The Department of Justice is arguing that the Qualcomm antitrust ruling back in May poses a threat to national security. It is calling for the remedies issued by the court to be put on hold pending an appeal.
Although Apple settled its civil lawsuit against Qualcomm, the exact same evidence put forward for that case was earlier used by the Federal Trade Commission (FTC) to take the radio chipmaker to court — with judgement awarded against Qualcomm …
Apple’s evidence in the case was key to the FTC victory. The court ruled that Qualcomm’s contracts with the iPhone maker and other smartphone companies were unfair, and evidence that the chipmaker held an effective monopoly on essential wireless technologies.

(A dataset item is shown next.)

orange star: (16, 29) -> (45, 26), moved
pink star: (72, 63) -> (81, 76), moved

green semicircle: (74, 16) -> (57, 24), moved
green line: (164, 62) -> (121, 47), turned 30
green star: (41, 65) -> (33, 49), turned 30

Judge Koh ordered three remedies. First, Qualcomm must renegotiate existing licensing terms, ensuring that customers can choose to license patents without being forced to buy their chips from the company. Second, it must license those essential patents on FRAND terms – Fair, Reasonable And Non-Discriminatory. Third, it cannot enter into any exclusivity agreements: all its chips must be available for sale to any company that wishes to buy them.
Qualcomm appealed the case, arguing that the judge misapplied a rather obscure legal precedent involving a ski company.
The DOJ intervention
We learned back in May that the DOJ might seek to intervene in the case, expressing concern about the impact of the remedies on Qualcomm’s future. In particular, it was concerned that Qualcomm is the US leader in the development of 5G technology, and anything which damaged the company’s business model could leave it with less incentive to invest in research and development. That could leave the US dependent on Chinese 5G tech.

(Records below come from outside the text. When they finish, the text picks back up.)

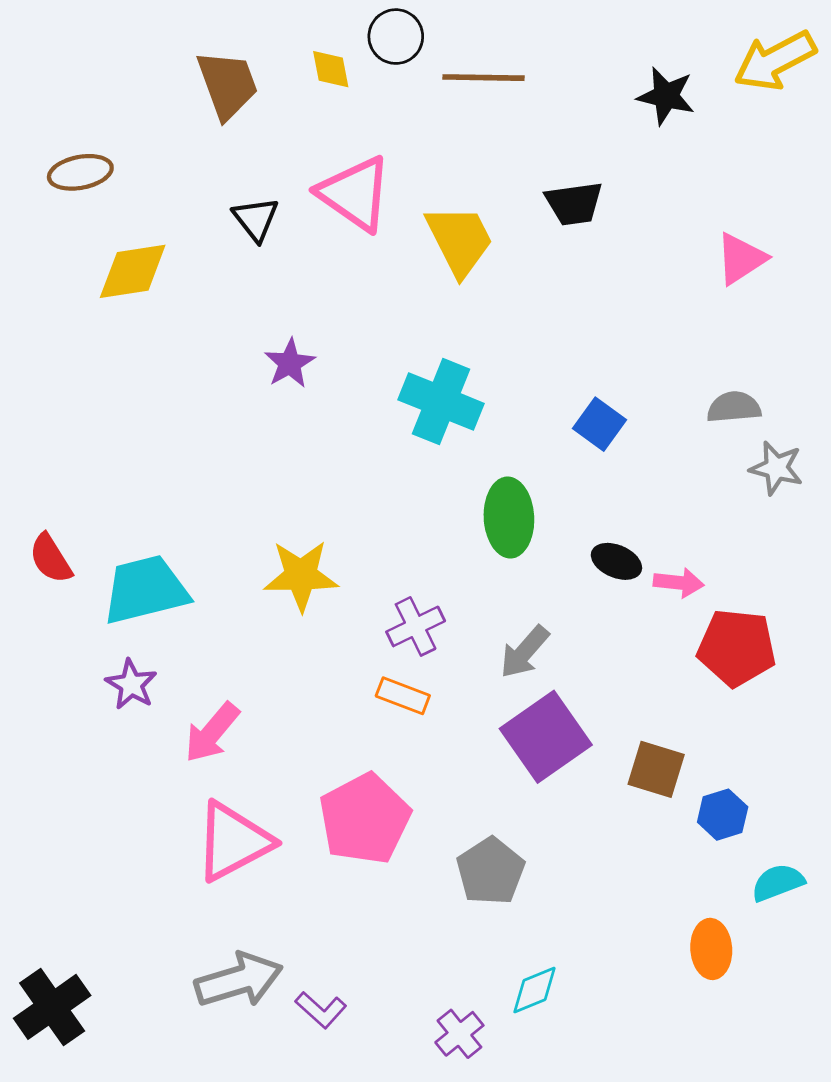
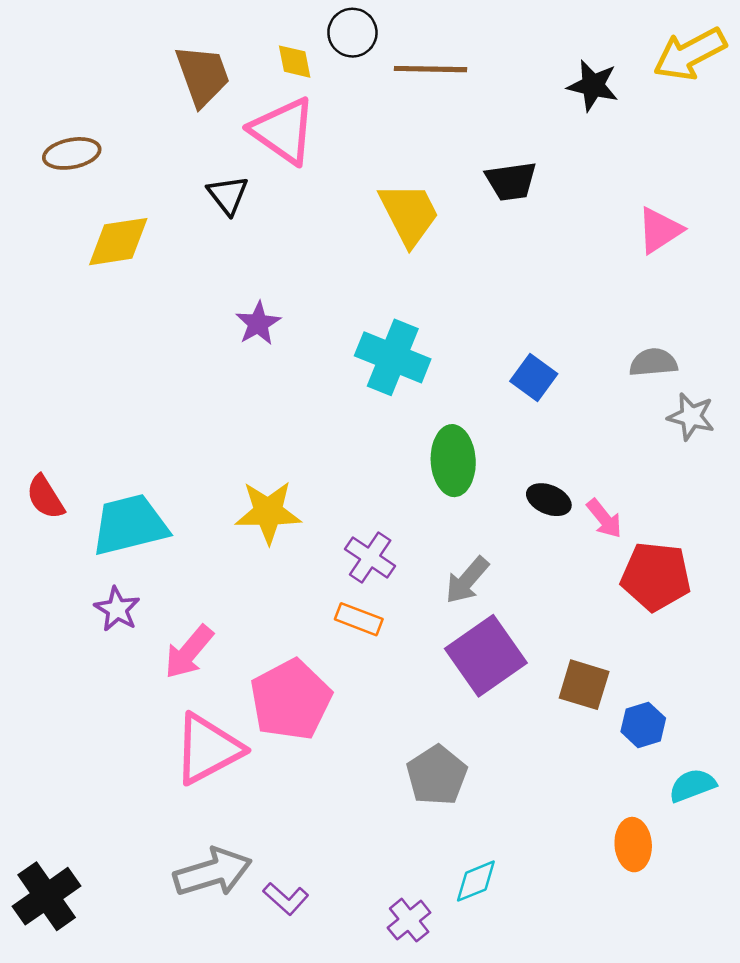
pink triangle: (355, 194) -> (283, 131), moved
pink arrow: (679, 583) -> (604, 519), turned 45
purple cross: (416, 626) -> (370, 558), turned -30
pink pentagon: (365, 819) -> (291, 700), moved

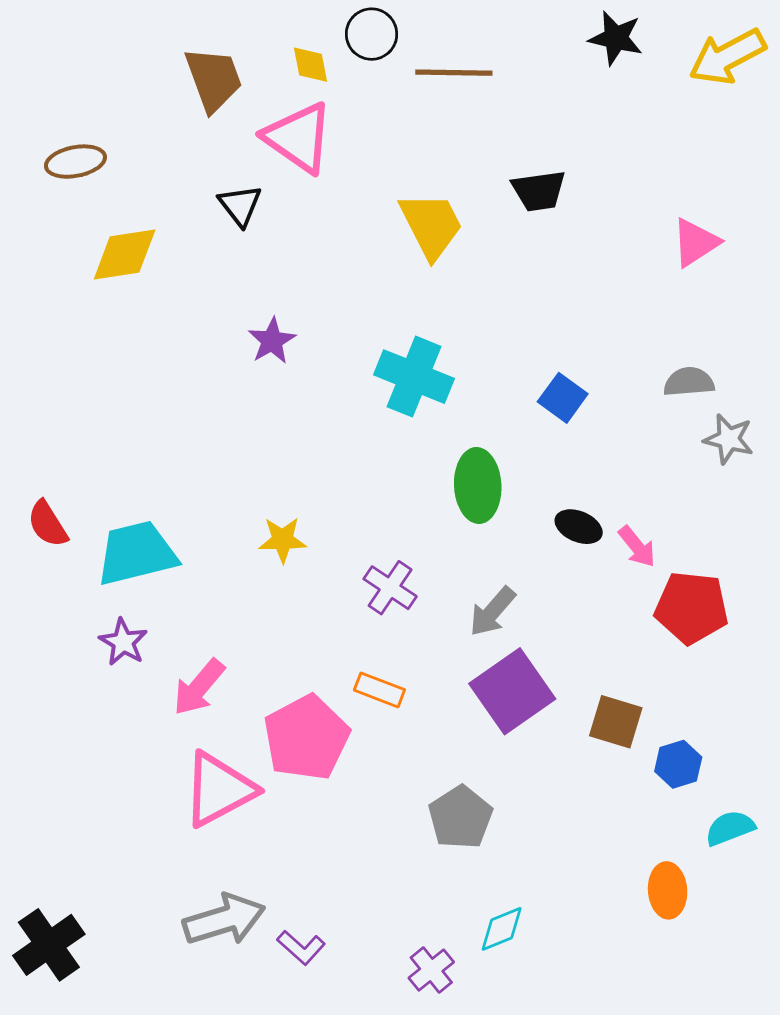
black star: (593, 85) -> (616, 38), moved
yellow star: (268, 512) -> (283, 540), size x0.7
orange rectangle: (359, 619) -> (379, 690), moved

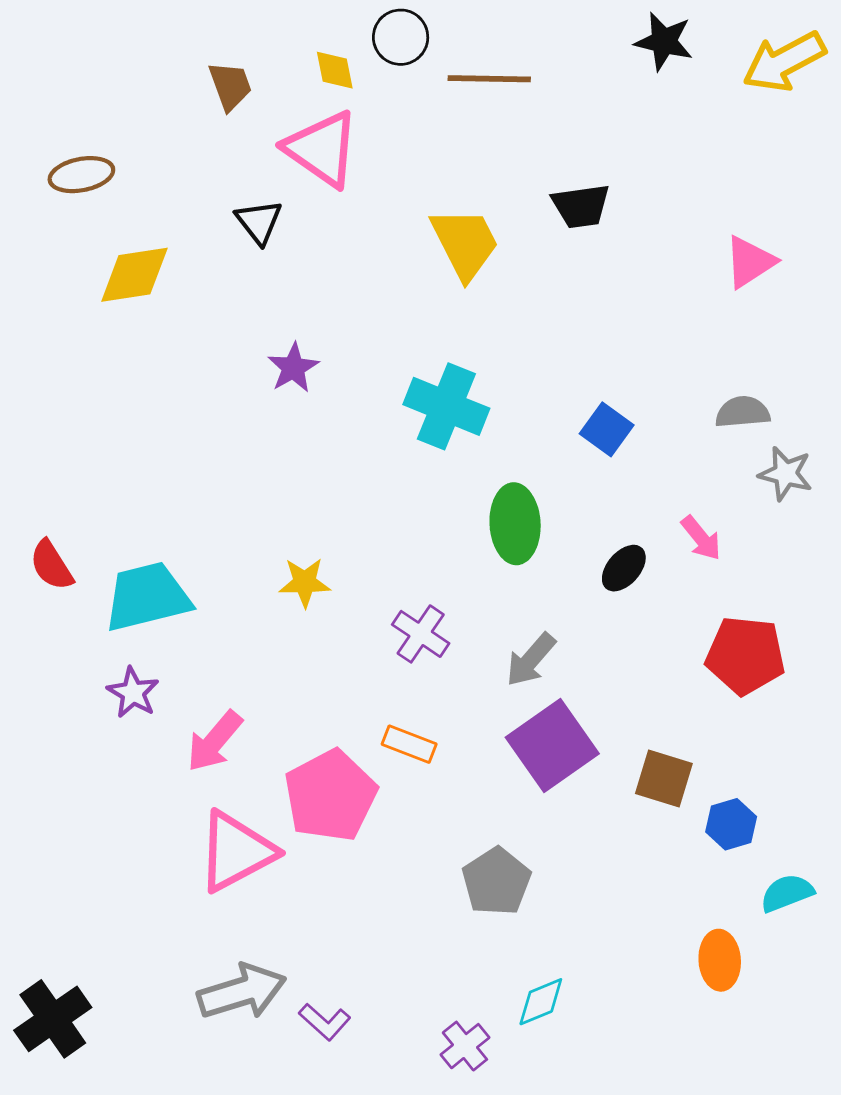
brown trapezoid: (214, 79) -> (230, 86), size x0.7
black ellipse: (579, 527) -> (624, 568), turned -72
pink arrow: (637, 547) -> (701, 538), moved

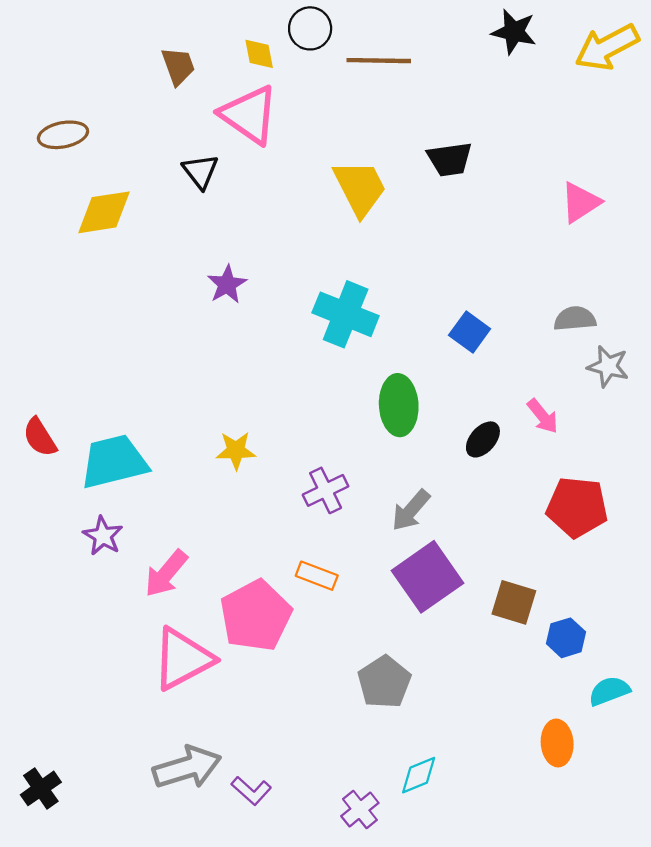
purple cross: (421, 634) -> (326, 490), turned 30
black cross: (53, 1019) -> (41, 788), size x0.7

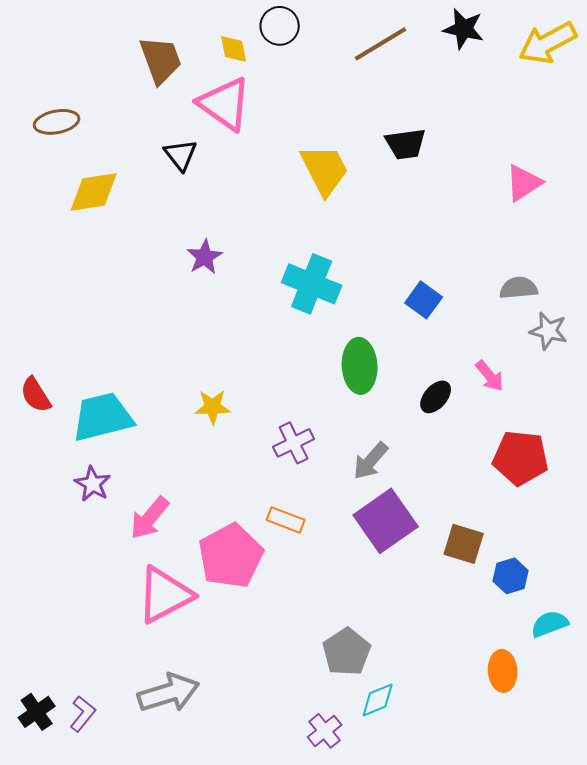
brown line: (379, 61) -> (381, 44), moved, turned -32
brown trapezoid: (178, 66) -> (161, 60), size x1.4
gray pentagon: (384, 682) -> (347, 652), moved
purple L-shape: (251, 791) -> (83, 714), moved, turned -93

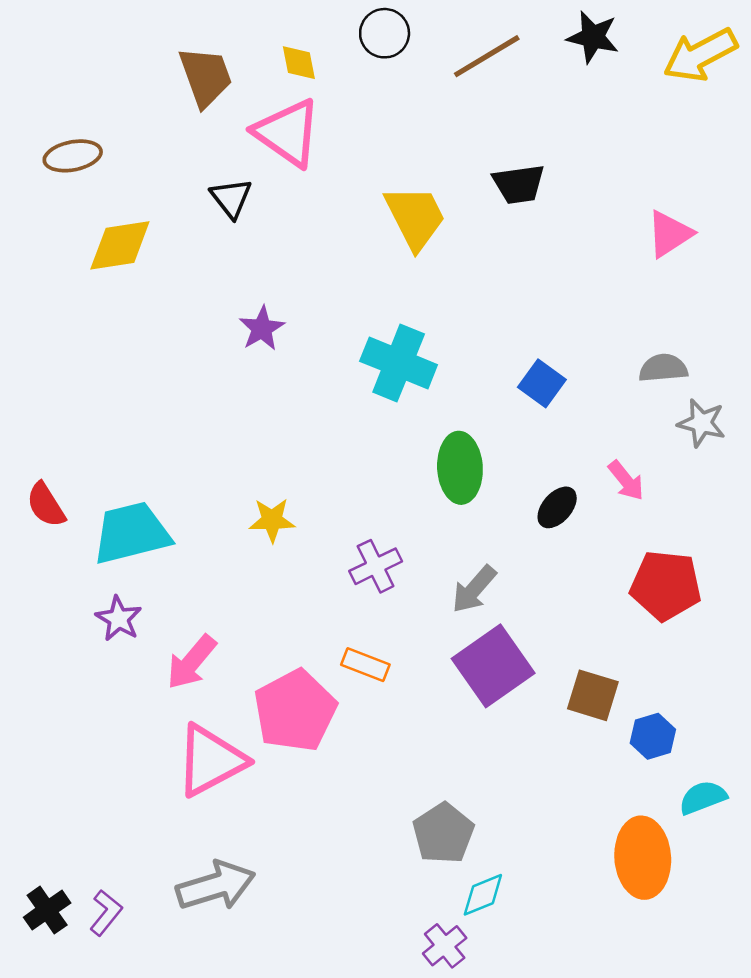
black circle: (280, 26) -> (385, 33), moved
orange ellipse: (503, 671) -> (643, 858), size x1.5
purple cross: (325, 731) -> (445, 946), moved

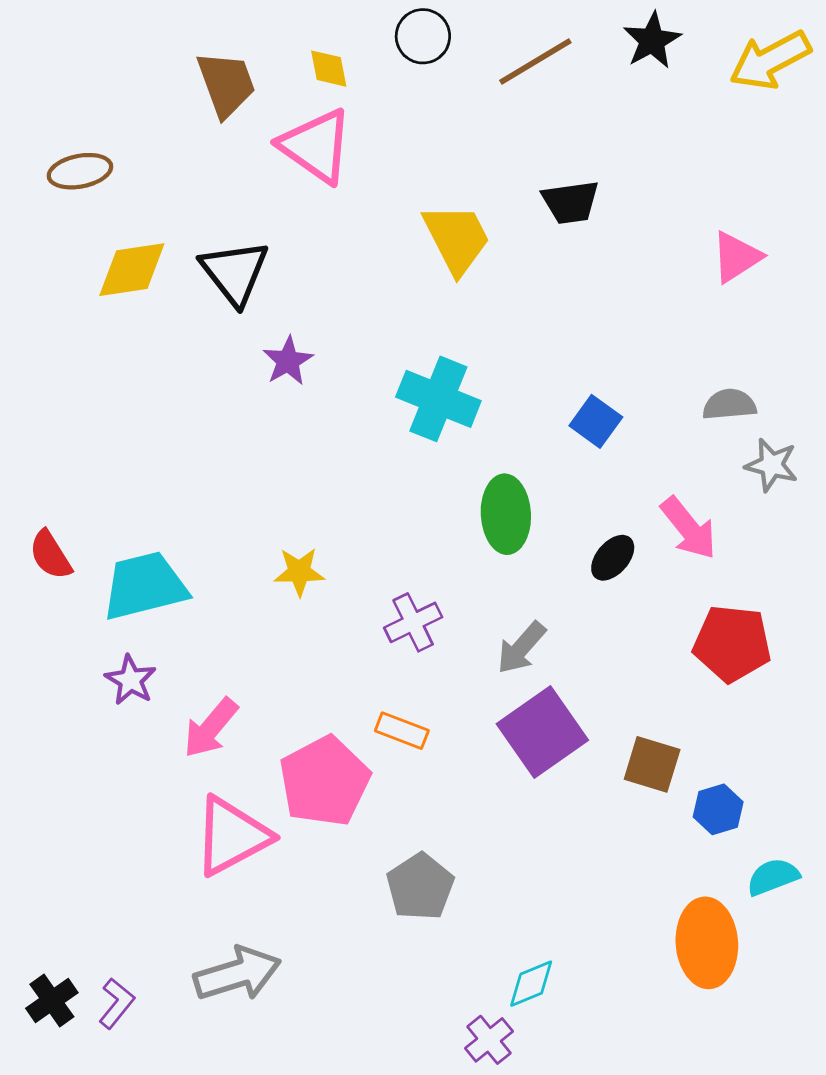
black star: (593, 37) -> (652, 40), turned 30
black triangle: (231, 198) -> (235, 272), moved, size x1.5
pink arrow: (626, 481) -> (689, 528), size x1.4
gray pentagon: (443, 833) -> (420, 887), moved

CNET reports that it has now done so.
The Justice Department on Tuesday filed an amicus brief with the US Court of Appeals for the Ninth Circuit, asking the judges to grant Qualcomm a reprieve. The filing followed a request by Qualcomm last week that the appeals court grant a stay in remedies ordered by US District Court Judge Lucy Koh in May after she declared the wireless chip provider to be a monopoly.
An amicus brief — literally a submission from ‘a friend of the court’ — is an argument put forward by a third-party, not directly involved in the case, but which has a point it wishes the judge to consider in reaching a decision.

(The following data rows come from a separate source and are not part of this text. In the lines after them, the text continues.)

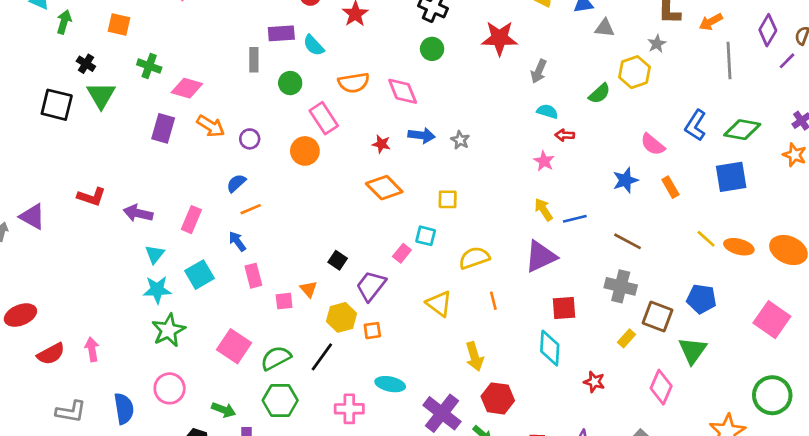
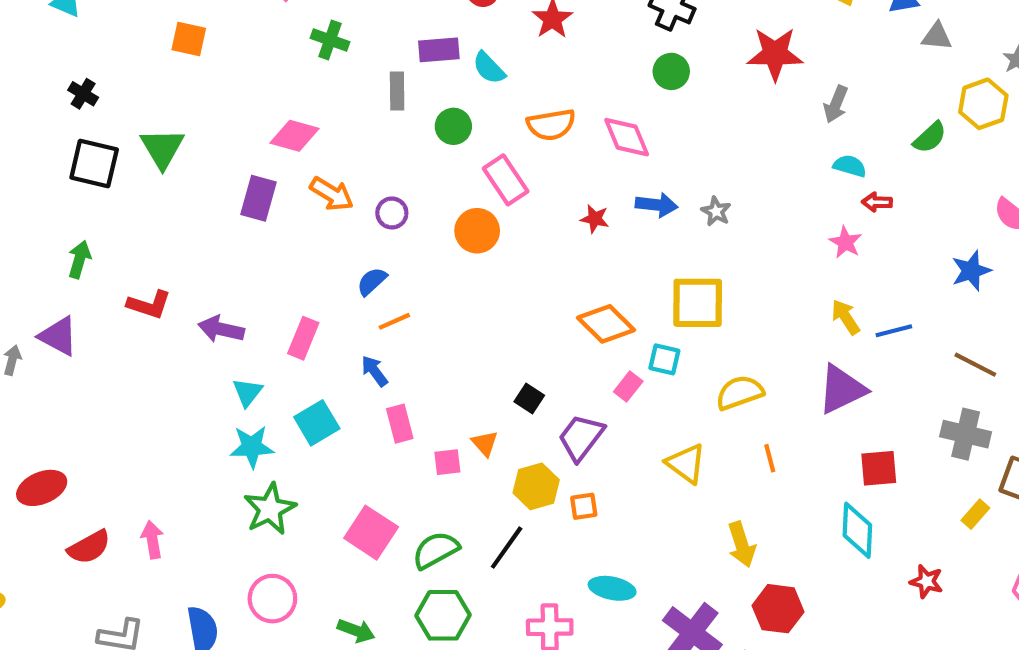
green arrow: (64, 22) -> (79, 259), moved
black cross: (86, 64) -> (83, 94), moved
green cross: (149, 66) -> (330, 40), moved
orange diamond: (384, 188) -> (606, 324), moved
yellow square: (448, 199) -> (698, 303), size x1.8

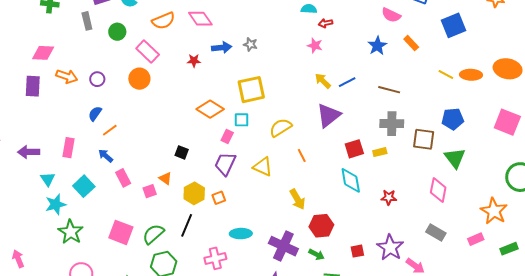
purple trapezoid: (581, 437) -> (225, 164), moved
yellow rectangle: (975, 514) -> (380, 152), moved, turned 48

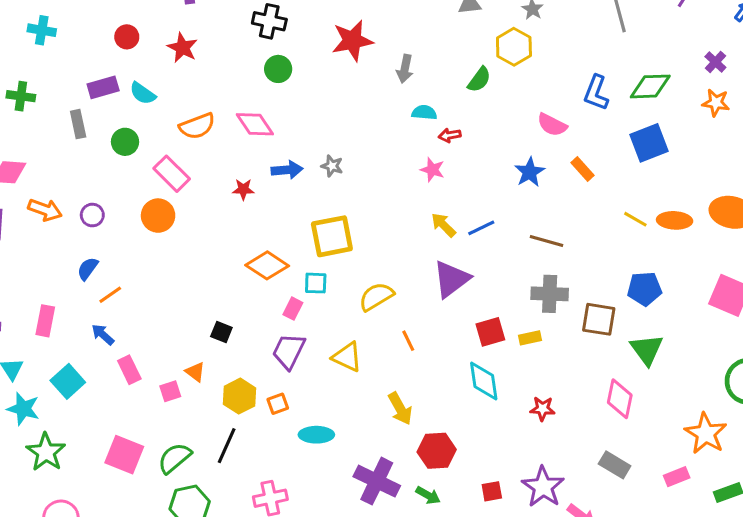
cyan star: (56, 204) -> (23, 409), turned 30
cyan ellipse: (241, 234) -> (316, 435), moved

The DOJ makes two arguments. First, it agrees with Qualcomm that the precedent was misapplied and that the chipmaker is likely to win its appeal. Qualcomm says the remedies would do irreversible damage to the company, and it is therefore right that they should be put on hold until the appeal is heard.
“Unless stayed, the injunction will significantly impair an American company that is the worldwide leader in the development of cellular technologies, at a critical moment in the development of the worldwide standards for next-generation 5G cellular systems, thereby forfeiting the lead to foreign interests,” Qualcomm’s filing said.
Second, says the Justice Department, the ruling poses a threat to national security.
The threat to national security arguments
If Qualcomm is able to make less money from licensing its patents, and selling chips, it may well decide that expensive investment in 5G R&D no longer makes financial sense. Since Chinese companies currently dominate the production of 5G tech, that would leave both US companies and the government forced to use Chinese technology for crucial infrastructure.
Additionally, says the DOJ, Qualcomm is a key supplier to the Defense Department, and it is in the national interest that the company remains motivated to invest in R&D.
The risks to national security include the disruption of DOD’s supply chain and unsure US leadership in 5G, said Ellen Lord, the under secretary of defense for acquisition and sustainment.
She added that the Defense Department believes Qualcomm is the market leader in wireless chips because of its expertise and R&D expenditure and that Qualcomm holds important Defense Department security clearance and contracts.
“A hobbled Qualcomm, without the ability to make significant investments in R&D, presents a serious threat to DOD’s extensive networks, advanced telecommunications systems, and ultimately its ability to control the battlespace,” Lord said.